Vmbo – basisberoepsgerichte leerweg (vmbo-b)
Leerweg binnen het vmbo. Vooropleiding voor de basisberoepsopleiding, niveau 2 van de kwalificatiestructuur van het mbo.
Vmbo – gemengde leerweg (vmbo-g)
Leerweg binnen het vmbo. Heeft hetzelfde niveau als de theoretische leerweg van het vmbo, maar heeft ook een beroepsgericht vak. Dit programma geeft toegang tot de middenkaderopleiding, niveau 4 van de kwalificatiestructuur van het mbo. Het is na diplomering tevens mogelijk om door te stromen naar het vierde leerjaar van de havo.
Vmbo – kaderberoepsgerichte leerweg (vmbo-k)
Leerweg binnen het vmbo. De minimale vooropleiding voor de vakopleiding en de middenkaderopleiding, respectievelijk op niveau 3 en 4 van de kwalificatiestructuur van het mbo.
Vmbo – theoretische leerweg (vmbo-t)
Leerweg binnen het vmbo. Geeft toegang tot de middenkaderopleiding, niveau 4 van de kwalificatiestructuur van het mbo. Het is na diplomering tevens mogelijk om door te stromen naar het vierde leerjaar havo.
Vwo
Het vwo is een onderwijssoort in het voortgezet onderwijs, die vooral bedoeld is als voorbereiding op het wetenschappelijk onderwijs (wo). Het vwo heeft zes leerjaren. Leerlingen kunnen in de bovenbouw (leerjaren 4, 5 en 6) kiezen uit vier profielen.
Het vwo kent twee onderwijssoorten: het atheneum en het gymnasium. Op het gymnasium krijgen alle leerlingen Grieks en Latijn in de onderbouw en minimaal één van deze klassieke talen in de bovenbouw.
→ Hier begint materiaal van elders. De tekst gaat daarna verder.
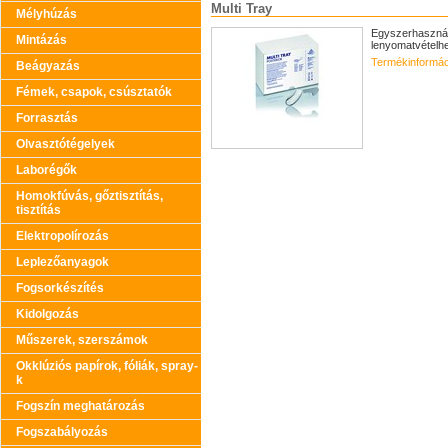
Multi Tray
Mélyhúzás
Egyszerhasznál
Mintázás
lenyomatvételh
Termékinformác
Beágyazás
Fémek, csapok, csúsztatók
Forrasztás
Olvasztótégelyek
Laborégők
Homokfúvás, gőztisztítás,
tisztítás
Elektropolírozás
Leplezőanyagok
Fogsorkészítés
Kidolgozás
Műszerek, szerszámok
Okklúziós papírok, fóliák, spray-
k
Fogszín meghatározás
Fogszabályozás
5.4Meer informatie en literatuur
Meer informatie
Onderwijscijfers van de groep tot 25 jaar zijn te vinden op Jeugdmonitor StatLine.
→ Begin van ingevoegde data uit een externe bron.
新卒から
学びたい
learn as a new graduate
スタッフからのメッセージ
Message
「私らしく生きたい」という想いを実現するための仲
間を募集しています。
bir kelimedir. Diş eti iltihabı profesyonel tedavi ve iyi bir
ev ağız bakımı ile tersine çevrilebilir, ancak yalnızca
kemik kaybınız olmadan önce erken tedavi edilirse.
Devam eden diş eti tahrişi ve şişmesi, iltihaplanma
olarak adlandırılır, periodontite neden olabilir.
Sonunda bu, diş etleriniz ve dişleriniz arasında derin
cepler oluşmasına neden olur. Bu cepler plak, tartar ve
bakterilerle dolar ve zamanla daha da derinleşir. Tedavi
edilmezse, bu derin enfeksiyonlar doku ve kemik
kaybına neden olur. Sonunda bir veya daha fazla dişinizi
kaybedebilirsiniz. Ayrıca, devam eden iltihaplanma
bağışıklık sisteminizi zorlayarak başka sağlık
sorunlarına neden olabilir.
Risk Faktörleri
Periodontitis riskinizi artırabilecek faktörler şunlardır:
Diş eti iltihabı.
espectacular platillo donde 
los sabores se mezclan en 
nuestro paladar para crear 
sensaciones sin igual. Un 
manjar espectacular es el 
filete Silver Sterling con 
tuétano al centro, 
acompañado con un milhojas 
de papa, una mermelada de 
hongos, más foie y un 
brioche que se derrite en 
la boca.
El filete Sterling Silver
Cijfers over gediplomeerden in het voortgezet onderwijs zijn te vinden op Jeugdmonitor StatLine.
Cijfers over het onderwijsniveau van de bevolking per regio zijn te vinden op StatLine.
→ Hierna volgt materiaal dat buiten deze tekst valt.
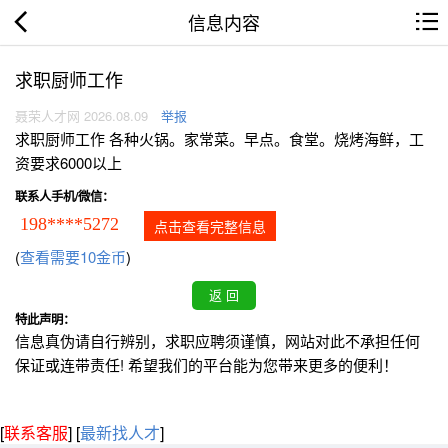
信息内容
求职厨师工作
聂荣人才网 2026.08.09
举报
求职厨师工作 各种火锅。家常菜。早点。食堂。烧烤海鲜，工
资要求6000以上
联系人手机/微信：
198****5272
点击查看完整信息
(
查看需要10金币
)
特此声明：
信息真伪请自行辨别，求职应聘须谨慎，网站对此不承担任何
保证或连带责任! 希望我们的平台能为您带来更多的便利！
[
联系客服
]
[
最新找人才
]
Cijfers over examenkandidaten en slagingspercentages in het voortgezet onderwijs zijn te vinden op StatLine.
Cijfers over door- en uitstroom in het voortgezet onderwijs zijn te vinden op StatLine.
Relevante publicaties
CBS (2019, 14 maart). Geslaagd! Profielen, vakken en cijfers van geslaagden.
CBS (2019, 28 juni). Bijna 92 procent geslaagden in 2018. CBS nieuwsbericht.
Literatuur
Pleijers, A. en M. Hartgers (2019). De Kenmerken van schoolverlaters en hun arbeidspositie vijf jaar later. Statistische Trends, 2019.
Noten
De entree-opleiding wordt afgesloten met een mbo-1 diploma.
De doorlopende leerlijn van vmbo naar mbo is een experimentele leerroute waarbij scholen voor vmbo en mbo de leerlingen een gezamenlijk onderwijsprogramma aanbieden vanaf de bovenbouw van het vmbo tot en met het mbo-diploma.